The massive suicide bombing in Ankara last month that killed 97 people and injured hundreds more—the worst terrorist attack in modern Turkish history—revealed a bitterly divided society. Though ISIS was immediately suspected in the attack, opposition leaders blamed the government of Prime Minister Ahmet Davutoglu and his Islamist Justice and Development Party (AKP). The prime minister, lambasting his opponents, was criticized for offering muted sympathy for the victims of the assault.
The results of the Nov. 1 snap parliamentary elections—held because the AKP failed to form a coalition government following national elections in June—are unlikely to reverse the downward spiral. Although the AKP has recaptured its majority in parliament, gaining 49 percent of the vote, its governing style has alienated huge segments of the population.
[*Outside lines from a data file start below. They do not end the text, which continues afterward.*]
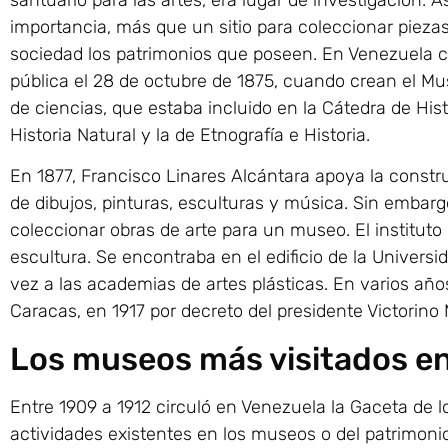
importancia, más que un sitio para coleccionar piezas 
sociedad los patrimonios que poseen. En Venezuela 
pública el 28 de octubre de 1875, cuando crean el Mu
de ciencias, que estaba incluido en la Cátedra de Hi
Historia Natural y la de Etnografía e Historia.
En 1877, Francisco Linares Alcántara apoya la construc
de dibujos, pinturas, esculturas y música. Sin embarg
coleccionar obras de arte para un museo. El instituto
escultura. Se encontraba en el edificio de la Univer
vez a las academias de artes plásticas. En varios año
Caracas, en 1917 por decreto del presidente Victorino 
Los museos más visitados e
Entre 1909 a 1912 circuló en Venezuela la Gaceta de 
actividades existentes en los museos o del patrimoni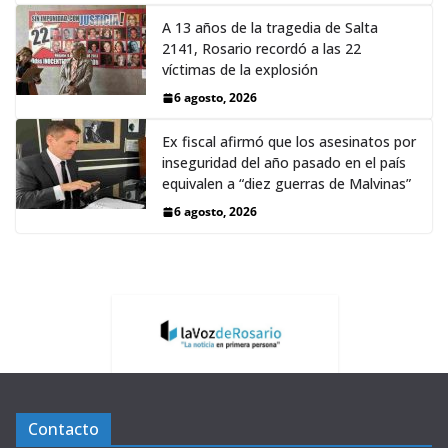
A 13 años de la tragedia de Salta
2141, Rosario recordó a las 22
víctimas de la explosión
6 agosto, 2026
Ex fiscal afirmó que los asesinatos por
inseguridad del año pasado en el país
equivalen a “diez guerras de Malvinas”
6 agosto, 2026
Contacto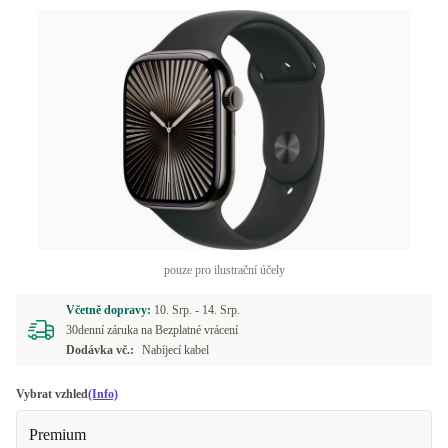
pouze pro ilustrační účely
Včetně dopravy:
10. Srp. -
14. Srp.
30denní záruka na Bezplatné vrácení
Dodávka vč.:
Nabíjecí kabel
Vybrat vzhled
(Info)
Premium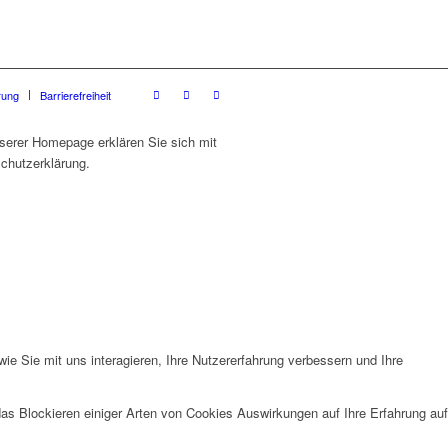
rung
Barrierefreiheit
serer Homepage erklären Sie sich mit
chutzerklärung.
e Sie mit uns interagieren, Ihre Nutzererfahrung verbessern und Ihre
das Blockieren einiger Arten von Cookies Auswirkungen auf Ihre Erfahrung auf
Turkey analysts should not have been surprised by the rancor and recriminations in the wake of what is being called “Turkey’s 9/11.” Thirteen years of political dominance by the AKP have brought with it the demonization of political opponents, an erosion in the rule of law, a crackdown on media criticism, and an increasingly Islamist vision imposed upon Turkey’s secular democracy.
When I was in Istanbul for the June 7 elections, I learned of widespread fears that the AKP’s president, Recep Tayyip Erdogan, intended to use his parliamentary majority to convert Turkey into a Putin-style autocracy. Bolstered by the November elections, Erdogan is pledging to amend the constitution to shift the parliament’s executive powers to his office. Whether or not he succeeds, the AKP’s Islamist agenda already has poisoned the political climate and further divided a nation already struggling with its cultural identity.
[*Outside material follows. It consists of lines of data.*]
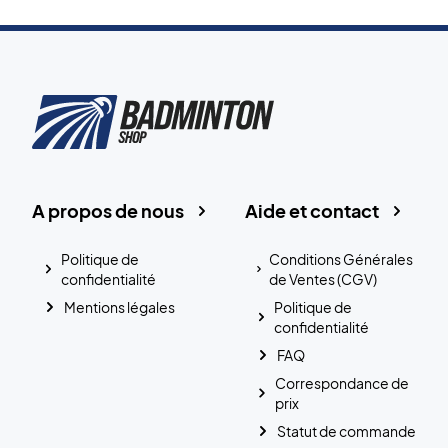
A propos de nous
Aide et contact
Politique de
Conditions Générales
confidentialité
de Ventes (CGV)
Mentions légales
Politique de
confidentialité
FAQ
Correspondance de
prix
Statut de commande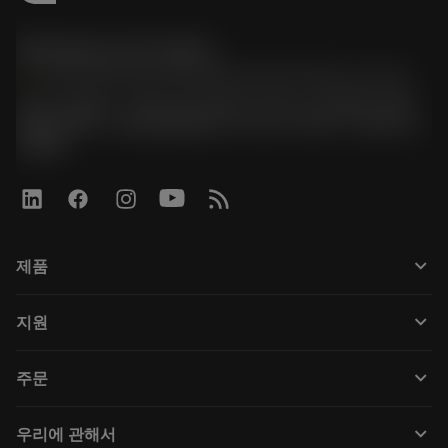
한국샌드빅 주식회사
phone
070-4784-4014 (Provide Korean/Chinese service)
경기도 광명시 소하로 190, B동 1317호, 1318호(소하동,
광명G타워) / 사업자등록번호: 116-81-15957 / 대표이사:
박준형
keyboard_arrow_down
제품
Tüm araçlar
keyboard_arrow_down
지원
Tüm yazılımlar
Müşteri hizmetleri
Geri Dönüşüm
keyboard_arrow_down
주문
Distribütörler ve uzmanlar
Rekondisyonlama
Nasıl satın alınır
Kılavuzlar ve eğitimler
Tailor Made
keyboard_arrow_down
우리에 관해서
Sipariş
Hesap makineleri ve uygulamalar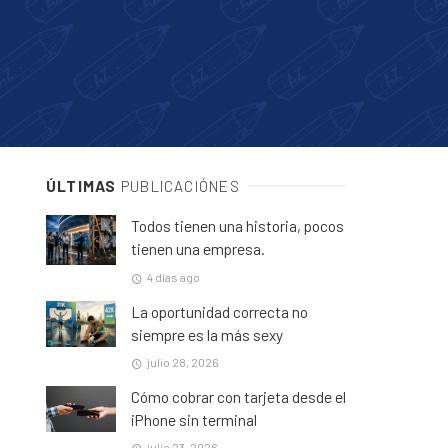
ÚLTIMAS
PUBLICACIÓNES
Todos tienen una historia, pocos
tienen una empresa.
4 días ago
La oportunidad correcta no
siempre es la más sexy
julio 28, 2026
Cómo cobrar con tarjeta desde el
iPhone sin terminal
julio 23, 2026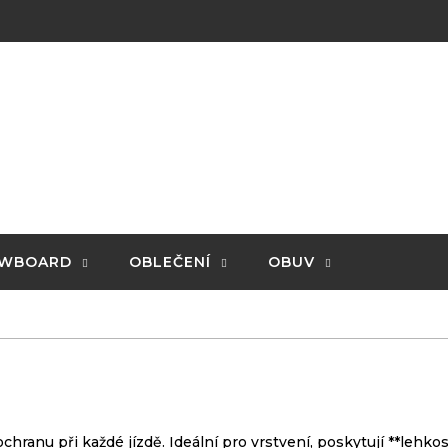
WBOARD
OBLEČENÍ
OBUV
chranu při každé jízdě. Ideální pro vrstvení, poskytují **lehko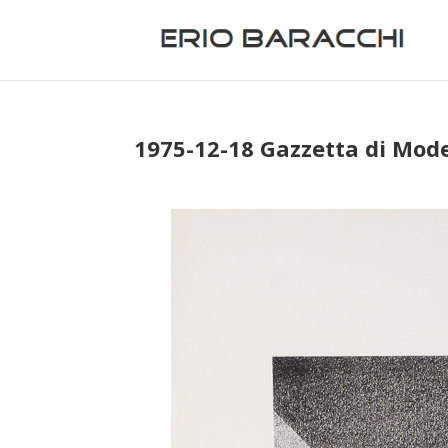
1975-12-18 Gazzetta di Mod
“This is the most fatal terror attack on Turkey in its history,” Ziya Miral, a Turkish academic living in London, told the New York Times. “And the fact that we cannot come together as a country at the moment and mourn for the loss of our citizens is deeply saddening.”
That feeling was echoed by other Turkey observers, including Burak Kadercan of the United States Naval War College. “As spectators of Turkish politics, we are currently watching an end-to-end pileup in slow motion.” Soner Cagaptay, an analyst at the Washington Institute for Near East Policy, published a book last year called The Rise of Turkey: The Twenty-First Century’s First Muslim Power, extolling Turkey’s political and economic accomplishments over the last decade. Now Cagaptay worries that the country is “about to come apart at the seams.”
The question now is whether anyone in the Obama Administration is paying attention to Turkey’s potential descent into chaos.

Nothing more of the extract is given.